Le « Petit Lavisse », bible du roman national à l'usage des écoliers
Avec ses manuels d'histoire étudiés par des générations d'écoliers, Ernest Lavisse fut « l'instituteur national » de la IIIe République. Chantre du roman national, il a contribué à graver dans les esprits une vision légendaire de l'histoire de France.
L'historien Pierre Nora, dans Les Lieux de mémoire, l'avait appelé « l'instituteur national ». Ernest Lavisse (1842-1922), normalien, spécialiste de l'histoire de la Prusse, ancien répétiteur du prince impérial Louis-Napoléon converti au républicanisme dans les années 1870, fut l'un des historiens les plus célèbres de la IIIe République.
Mais davantage qu'à ses travaux historiques, il doit sa postérité au « Petit Lavisse », ce manuel qui, au même titre que le « Gaffiot » pour le latin, aura enseigné l'histoire à des générations d'écoliers jusqu'à la Seconde Guerre mondiale.
Ce manuel pédagogique destiné aux écoles primaires, dont la première version date de 1884 et qui fut imprimé à des millions d'exemplaires, fera figure de « petit livre rouge de la République » – l'expression est de Mona et Jacques Ozouf – tant il aura contribué à façonner l'imaginaire de ses jeunes lecteurs. Et ce alors que les générations précédentes étaient largement dépourvues de culture historique.
Le lecteur contemporain, en revanche, ne peut qu'être frappé par la vision déformée de l'histoire proposée par le manuel de Lavisse [édition de 1913 à lire sur Gallica]. Semé de jugements de valeur et d'apartés moralisants, son texte ne se soucie guère, en effet, de vérité historique. Réduite à quelques anecdotes destinées à frapper les esprits, l'histoire de France n'y est perçue qu'à travers le prisme des valeurs de la IIIe République. Ainsi ce passage sur les Gaulois :
« Vous voyez, à droite, un Gaulois. Il a les cheveux très longs. Sa moustache est très longue aussi [...]. Si vous rencontriez un homme comme celui-là dans la rue, vous seriez bien étonnés. Vous croiriez que c'est un sauvage [...].
Le garçon suivra son père à la chasse. Il n'ira pas à l'école pour une bonne raison : c'est qu'il n'y avait pas d'écoles en Gaule. Personne n'y apprenait à lire et à écrire. Vous ne voudriez pas être des ignorants comme ces petits-là. Il vaut mieux être venu au monde en ce temps-ci qu'au temps des Gaulois. »

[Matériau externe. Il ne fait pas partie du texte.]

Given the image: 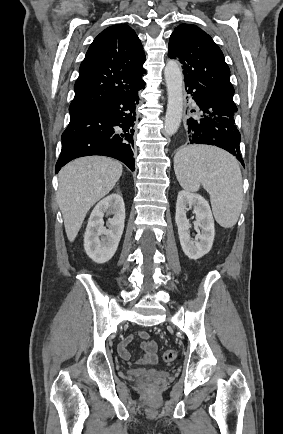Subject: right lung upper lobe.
<instances>
[{"label":"right lung upper lobe","mask_w":283,"mask_h":434,"mask_svg":"<svg viewBox=\"0 0 283 434\" xmlns=\"http://www.w3.org/2000/svg\"><path fill=\"white\" fill-rule=\"evenodd\" d=\"M145 62L140 39L128 25L103 30L90 45L79 68L69 112L97 105L140 86Z\"/></svg>","instance_id":"obj_1"}]
</instances>
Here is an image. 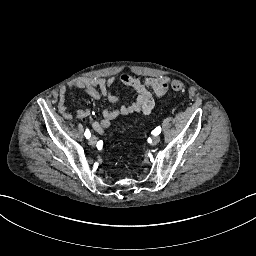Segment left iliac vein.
<instances>
[{"label":"left iliac vein","mask_w":256,"mask_h":256,"mask_svg":"<svg viewBox=\"0 0 256 256\" xmlns=\"http://www.w3.org/2000/svg\"><path fill=\"white\" fill-rule=\"evenodd\" d=\"M159 141H160V137L156 135V136H154V137L152 138L151 145H152V146H156V145L159 143Z\"/></svg>","instance_id":"1"}]
</instances>
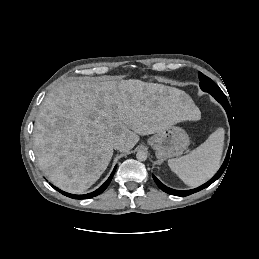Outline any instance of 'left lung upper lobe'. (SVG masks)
I'll return each mask as SVG.
<instances>
[{"label":"left lung upper lobe","mask_w":259,"mask_h":259,"mask_svg":"<svg viewBox=\"0 0 259 259\" xmlns=\"http://www.w3.org/2000/svg\"><path fill=\"white\" fill-rule=\"evenodd\" d=\"M200 87L203 91L210 93L211 95H223L224 93L218 87V85L213 82L210 78L199 72Z\"/></svg>","instance_id":"5c2ea615"}]
</instances>
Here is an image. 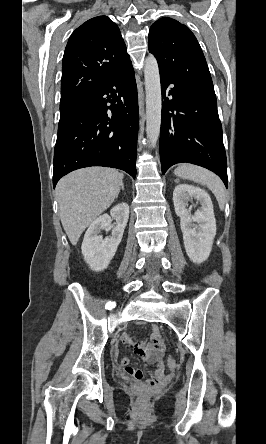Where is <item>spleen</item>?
Listing matches in <instances>:
<instances>
[{
    "mask_svg": "<svg viewBox=\"0 0 266 444\" xmlns=\"http://www.w3.org/2000/svg\"><path fill=\"white\" fill-rule=\"evenodd\" d=\"M174 174L178 177L188 179L207 186L215 195L220 209L225 206V189L222 181L214 173L205 168L191 165L181 164L175 170Z\"/></svg>",
    "mask_w": 266,
    "mask_h": 444,
    "instance_id": "spleen-1",
    "label": "spleen"
}]
</instances>
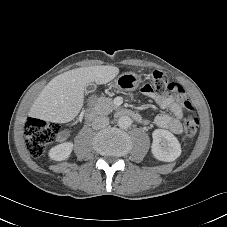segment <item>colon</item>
I'll use <instances>...</instances> for the list:
<instances>
[{"label": "colon", "instance_id": "obj_1", "mask_svg": "<svg viewBox=\"0 0 227 227\" xmlns=\"http://www.w3.org/2000/svg\"><path fill=\"white\" fill-rule=\"evenodd\" d=\"M153 87L159 89V95L166 91L174 92L178 95L182 106L188 111L193 110L191 102L187 99L183 88L170 82L168 77L161 71H154L149 76V81ZM199 129V120L195 116H189L184 122V133L187 138L196 136ZM26 145L29 154L38 158L43 155L47 144L62 134L60 125L45 122L36 118H29L24 129Z\"/></svg>", "mask_w": 227, "mask_h": 227}]
</instances>
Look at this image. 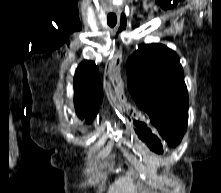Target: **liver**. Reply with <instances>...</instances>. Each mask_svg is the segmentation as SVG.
<instances>
[{
	"label": "liver",
	"instance_id": "liver-1",
	"mask_svg": "<svg viewBox=\"0 0 221 193\" xmlns=\"http://www.w3.org/2000/svg\"><path fill=\"white\" fill-rule=\"evenodd\" d=\"M109 193H122V192H120L119 184L116 183L114 187H111L109 189Z\"/></svg>",
	"mask_w": 221,
	"mask_h": 193
}]
</instances>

Charlemagne est décrit comme « un homme très simple, qui n'aimait pas les grandes cérémonies et ne faisait pas d'embarras ». Louis XIV « devait se croire fort au-dessus des autres hommes ». Et Louis XVI « avait un bon cœur. Il aurait voulu voir tout le monde heureux dans son royaume. Mais il était bien jeune, il n'avait que vingt ans. Puis il n'était pas très intelligent », sans compter qu'il « mangeait trop ».

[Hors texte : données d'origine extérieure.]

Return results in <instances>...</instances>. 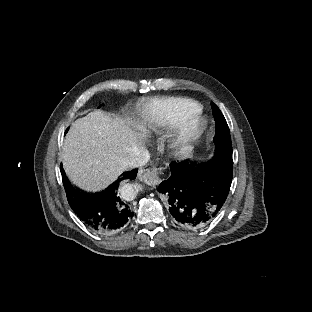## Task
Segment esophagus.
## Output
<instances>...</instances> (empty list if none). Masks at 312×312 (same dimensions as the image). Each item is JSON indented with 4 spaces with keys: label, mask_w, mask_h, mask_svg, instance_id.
<instances>
[{
    "label": "esophagus",
    "mask_w": 312,
    "mask_h": 312,
    "mask_svg": "<svg viewBox=\"0 0 312 312\" xmlns=\"http://www.w3.org/2000/svg\"><path fill=\"white\" fill-rule=\"evenodd\" d=\"M159 170V169H158ZM137 177L143 180L146 184L155 186L160 183L157 170H139Z\"/></svg>",
    "instance_id": "esophagus-1"
}]
</instances>
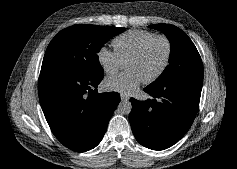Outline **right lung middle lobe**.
<instances>
[{
	"label": "right lung middle lobe",
	"instance_id": "1",
	"mask_svg": "<svg viewBox=\"0 0 237 169\" xmlns=\"http://www.w3.org/2000/svg\"><path fill=\"white\" fill-rule=\"evenodd\" d=\"M125 28L78 24L60 31L50 42L41 70L95 77L104 74L97 53Z\"/></svg>",
	"mask_w": 237,
	"mask_h": 169
}]
</instances>
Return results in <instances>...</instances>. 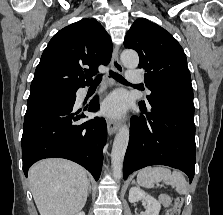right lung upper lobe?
I'll return each instance as SVG.
<instances>
[{"label": "right lung upper lobe", "mask_w": 223, "mask_h": 215, "mask_svg": "<svg viewBox=\"0 0 223 215\" xmlns=\"http://www.w3.org/2000/svg\"><path fill=\"white\" fill-rule=\"evenodd\" d=\"M111 55L110 36L99 22L87 18L73 23L48 43L35 70L30 94L76 92L89 85L98 66L107 65Z\"/></svg>", "instance_id": "right-lung-upper-lobe-1"}]
</instances>
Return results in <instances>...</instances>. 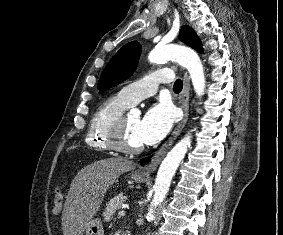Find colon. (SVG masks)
I'll return each mask as SVG.
<instances>
[{
    "label": "colon",
    "instance_id": "5ec220e1",
    "mask_svg": "<svg viewBox=\"0 0 283 235\" xmlns=\"http://www.w3.org/2000/svg\"><path fill=\"white\" fill-rule=\"evenodd\" d=\"M63 203V194L60 190H57L53 198V211L59 212Z\"/></svg>",
    "mask_w": 283,
    "mask_h": 235
}]
</instances>
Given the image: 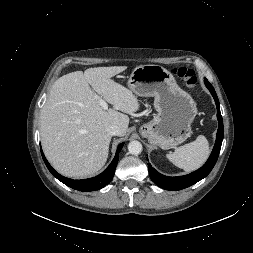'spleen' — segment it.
Masks as SVG:
<instances>
[{
    "label": "spleen",
    "instance_id": "3e777b00",
    "mask_svg": "<svg viewBox=\"0 0 253 253\" xmlns=\"http://www.w3.org/2000/svg\"><path fill=\"white\" fill-rule=\"evenodd\" d=\"M210 154L209 143L205 136L200 135L193 142L185 144L167 154V158L177 167L191 172L201 167Z\"/></svg>",
    "mask_w": 253,
    "mask_h": 253
}]
</instances>
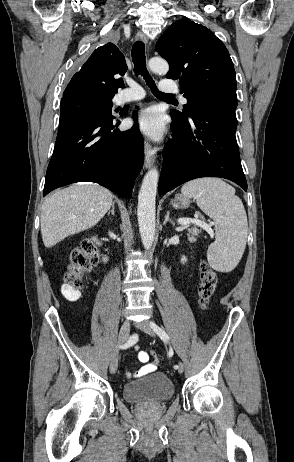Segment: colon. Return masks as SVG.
<instances>
[{"label":"colon","instance_id":"5ec220e1","mask_svg":"<svg viewBox=\"0 0 294 462\" xmlns=\"http://www.w3.org/2000/svg\"><path fill=\"white\" fill-rule=\"evenodd\" d=\"M105 259L100 250V241L97 238H88L82 241L79 247L74 248L66 265L64 283L61 287L62 295L68 300H76L85 285V274L98 262ZM218 278L215 271L208 264L200 266L199 303L206 309L216 291ZM152 362L158 364L159 357L151 353Z\"/></svg>","mask_w":294,"mask_h":462}]
</instances>
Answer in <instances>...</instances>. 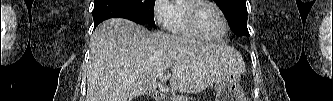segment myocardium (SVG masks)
Segmentation results:
<instances>
[{"label": "myocardium", "instance_id": "f54148a6", "mask_svg": "<svg viewBox=\"0 0 333 101\" xmlns=\"http://www.w3.org/2000/svg\"><path fill=\"white\" fill-rule=\"evenodd\" d=\"M208 5L214 8L218 14L220 15L223 24H224V31L223 33L218 37H209L202 33L200 30L198 23H197V11L198 9L203 6ZM185 18L186 23L189 27V29L199 38L208 40V41H220L228 34L229 31V24L228 20L224 14V12L214 3L211 1H205V0H196V1H189L185 8Z\"/></svg>", "mask_w": 333, "mask_h": 101}]
</instances>
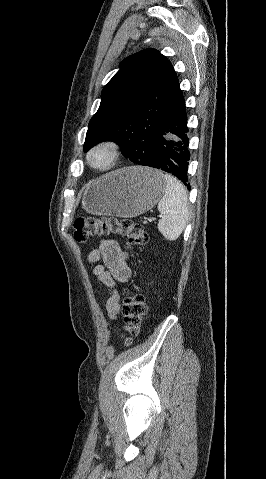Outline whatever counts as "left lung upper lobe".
Instances as JSON below:
<instances>
[{
  "instance_id": "left-lung-upper-lobe-1",
  "label": "left lung upper lobe",
  "mask_w": 266,
  "mask_h": 479,
  "mask_svg": "<svg viewBox=\"0 0 266 479\" xmlns=\"http://www.w3.org/2000/svg\"><path fill=\"white\" fill-rule=\"evenodd\" d=\"M179 91L172 64L156 49L127 57L102 90L100 107L88 125L84 151L109 140L132 162H150L162 120Z\"/></svg>"
}]
</instances>
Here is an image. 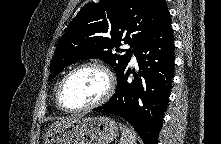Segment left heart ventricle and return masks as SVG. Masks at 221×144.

Pour Lavisse, il s'agit de faire aimer la France aux petits écoliers : « Qui donc enseigne en France ce qu’est la patrie française ? dit-il dans son discours de rentrée à la Sorbonne en 1881. Ce n’est pas la famille, où il n’y a plus d’autorité, plus de discipline, plus d’enseignement moral, ni la société où l’on ne parle des devoirs civiques que pour les railler. C’est donc à l’école de dire aux Français ce qu’est la France ».
Dans cette idée, il faut unifier les Français au moyen du « roman national » (l'expression date des années 1880) : l'Histoire est racontée comme une longue marche vers le progrès dont l'aboutissement est la IIIe République.

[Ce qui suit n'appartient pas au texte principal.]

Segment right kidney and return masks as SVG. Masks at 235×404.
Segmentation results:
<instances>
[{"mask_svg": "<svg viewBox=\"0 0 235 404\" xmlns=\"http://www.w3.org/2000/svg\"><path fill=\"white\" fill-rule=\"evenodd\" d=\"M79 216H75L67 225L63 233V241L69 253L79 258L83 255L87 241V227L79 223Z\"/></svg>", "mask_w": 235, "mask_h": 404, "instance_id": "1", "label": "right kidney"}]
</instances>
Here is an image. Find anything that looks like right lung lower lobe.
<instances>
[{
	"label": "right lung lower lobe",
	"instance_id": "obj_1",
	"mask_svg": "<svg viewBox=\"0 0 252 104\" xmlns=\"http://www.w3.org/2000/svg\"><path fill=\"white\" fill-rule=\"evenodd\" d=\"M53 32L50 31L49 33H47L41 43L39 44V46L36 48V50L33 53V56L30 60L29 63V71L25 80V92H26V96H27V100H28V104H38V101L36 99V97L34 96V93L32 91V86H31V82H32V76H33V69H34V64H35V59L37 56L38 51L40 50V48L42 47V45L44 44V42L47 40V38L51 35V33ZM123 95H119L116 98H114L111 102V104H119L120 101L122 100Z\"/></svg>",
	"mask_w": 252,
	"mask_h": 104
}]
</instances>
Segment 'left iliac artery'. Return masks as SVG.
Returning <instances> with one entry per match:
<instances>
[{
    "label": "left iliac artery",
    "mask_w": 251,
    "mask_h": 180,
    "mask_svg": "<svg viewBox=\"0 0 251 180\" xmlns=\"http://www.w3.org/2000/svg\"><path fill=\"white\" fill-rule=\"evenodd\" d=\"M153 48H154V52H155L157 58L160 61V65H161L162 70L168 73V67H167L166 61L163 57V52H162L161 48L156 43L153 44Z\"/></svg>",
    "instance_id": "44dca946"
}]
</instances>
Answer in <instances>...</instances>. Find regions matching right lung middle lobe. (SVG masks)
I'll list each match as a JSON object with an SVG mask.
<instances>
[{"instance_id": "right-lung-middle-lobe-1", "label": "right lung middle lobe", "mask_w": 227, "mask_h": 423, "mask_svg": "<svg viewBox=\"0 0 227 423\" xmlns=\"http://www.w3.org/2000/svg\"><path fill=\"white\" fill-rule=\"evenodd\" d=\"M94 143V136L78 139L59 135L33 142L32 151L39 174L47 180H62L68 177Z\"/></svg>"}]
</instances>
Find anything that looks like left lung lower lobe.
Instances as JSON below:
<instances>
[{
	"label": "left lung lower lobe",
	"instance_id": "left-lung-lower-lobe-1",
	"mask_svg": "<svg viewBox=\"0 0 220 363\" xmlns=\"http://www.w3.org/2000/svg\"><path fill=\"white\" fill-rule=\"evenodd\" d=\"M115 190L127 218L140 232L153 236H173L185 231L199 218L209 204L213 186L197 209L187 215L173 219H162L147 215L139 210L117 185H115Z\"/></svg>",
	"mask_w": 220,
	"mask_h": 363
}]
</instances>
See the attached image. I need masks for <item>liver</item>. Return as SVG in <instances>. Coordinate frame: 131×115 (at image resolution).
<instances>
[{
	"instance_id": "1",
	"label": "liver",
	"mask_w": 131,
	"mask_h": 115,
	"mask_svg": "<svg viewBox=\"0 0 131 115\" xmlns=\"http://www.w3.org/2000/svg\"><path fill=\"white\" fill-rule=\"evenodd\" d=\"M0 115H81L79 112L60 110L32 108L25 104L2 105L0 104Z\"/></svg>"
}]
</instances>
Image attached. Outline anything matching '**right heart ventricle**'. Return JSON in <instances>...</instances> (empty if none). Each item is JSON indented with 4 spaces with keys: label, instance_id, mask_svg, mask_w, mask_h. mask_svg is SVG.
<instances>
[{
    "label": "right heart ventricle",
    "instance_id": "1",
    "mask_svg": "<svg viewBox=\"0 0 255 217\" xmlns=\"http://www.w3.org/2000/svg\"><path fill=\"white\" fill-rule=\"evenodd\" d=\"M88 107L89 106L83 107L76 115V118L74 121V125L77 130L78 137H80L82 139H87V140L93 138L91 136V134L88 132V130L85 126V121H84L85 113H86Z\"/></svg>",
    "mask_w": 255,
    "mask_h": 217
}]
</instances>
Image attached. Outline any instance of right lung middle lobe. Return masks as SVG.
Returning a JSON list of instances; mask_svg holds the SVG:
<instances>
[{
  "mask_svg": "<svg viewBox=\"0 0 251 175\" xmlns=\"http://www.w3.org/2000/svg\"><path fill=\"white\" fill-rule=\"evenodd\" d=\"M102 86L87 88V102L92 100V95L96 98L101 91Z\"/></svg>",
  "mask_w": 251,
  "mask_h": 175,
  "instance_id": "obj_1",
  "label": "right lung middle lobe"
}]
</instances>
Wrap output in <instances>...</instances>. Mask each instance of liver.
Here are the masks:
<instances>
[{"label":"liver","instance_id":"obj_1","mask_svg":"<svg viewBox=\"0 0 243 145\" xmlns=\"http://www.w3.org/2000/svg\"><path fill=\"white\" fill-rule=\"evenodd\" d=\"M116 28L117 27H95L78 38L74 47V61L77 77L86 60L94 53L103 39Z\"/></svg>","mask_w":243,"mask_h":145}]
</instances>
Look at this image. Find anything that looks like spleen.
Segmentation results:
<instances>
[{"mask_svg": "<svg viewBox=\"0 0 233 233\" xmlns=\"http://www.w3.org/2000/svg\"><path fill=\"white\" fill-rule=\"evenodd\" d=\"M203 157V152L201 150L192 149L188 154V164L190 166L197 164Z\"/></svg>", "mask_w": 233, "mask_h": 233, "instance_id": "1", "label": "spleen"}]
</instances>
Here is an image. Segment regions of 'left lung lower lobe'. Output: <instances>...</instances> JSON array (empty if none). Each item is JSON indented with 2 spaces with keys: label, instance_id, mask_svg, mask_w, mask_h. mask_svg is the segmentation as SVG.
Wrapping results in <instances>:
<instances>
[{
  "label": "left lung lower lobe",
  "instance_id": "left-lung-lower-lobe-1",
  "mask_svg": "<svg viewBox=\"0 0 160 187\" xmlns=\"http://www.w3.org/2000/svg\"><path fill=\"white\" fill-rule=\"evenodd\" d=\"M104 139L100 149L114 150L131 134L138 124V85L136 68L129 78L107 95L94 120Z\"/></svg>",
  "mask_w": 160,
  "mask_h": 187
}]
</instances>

Si l'Ancien régime est fréquemment décrié, le « Petit Lavisse » exalte donc les réalisations récentes : la colonisation, par exemple. « Notre France est bonne et généreuse pour les peuples qu'elle a soumis », lit-on ainsi dans le manuel de 1913, dans un chapitre sur les écoles françaises en Algérie.
Auprès du grand public, Lavisse jouit de son vivant d'une image prestigieuse de savant au service de la nation. Acteur important des réformes de l'enseignement de la Belle Epoque, il devient directeur de l'École normale supérieure en 1904. En 1914, alors qu'il vient d'être fait Grand-Croix de la Légion d'honneur, Excelsior fait ce portrait de lui :
« Partout ainsi, M. Ernest Lavisse dirige. Il organise. Il est un chef […].
Formant des disciples qui seront non pas seulement des savants, mais des hommes d'action, il est donc pour la jeunesse non pas seulement un excitateur d'intelligences, mais un directeur de consciences. Ce pédagogue ingénieux et ardent, méthodique et enthousiaste, est un moraliste à peu d'autres pareil. C'est, pour M. Ernest Lavisse, un exercice agréable entre tous que de suggérer aux hommes des règles de vie.
Chaque année, en son pays natal, devant les enfants de l'école primaire de Nouvion-en-Thiérache, il moralise. Il moralisait de 1885 jusqu'à 1905, dans tous les banquets d'étudiants et dans toutes les autres cérémonies également officielles de l'Université [...].
Ce prédicateur éloquent, et loyal, et cordial, a rempli une mission utile et noble. Il a le droit d'être fier de son apostolat – et même des effets de son apostolat. »
Juste avant la Première Guerre mondiale, cet ardent patriote fut l'un des fondateurs de la Ligue française. En 1917, sa stature publique lui permettra de présider le Comités d'études, chargé par Aristide Briand d'élaborer les « buts de guerre » de la France.
Figure tutélaire des « hussards noirs », comme on surnommait les instituteurs de la République, Ernest Lavisse fut pourtant critiqué de son vivant. À gauche notamment, par certains instituteurs qui à la veille du conflit mondial lui reprochaient son nationalisme et son bellicisme, comme le rapporte L'Univers en 1914 :
« M. Lavisse ayant publié récemment une nouvelle édition de son Cours d'histoire de France à l'usage des élèves des écoles primaires, et où il parle en Français patriote, son langage a déplu aux maîtres qui, nombreux encore, n'ont pas répudié les idées internationalistes et antimilitaristes, et pour qui la patrie n'est qu'un mot suranné.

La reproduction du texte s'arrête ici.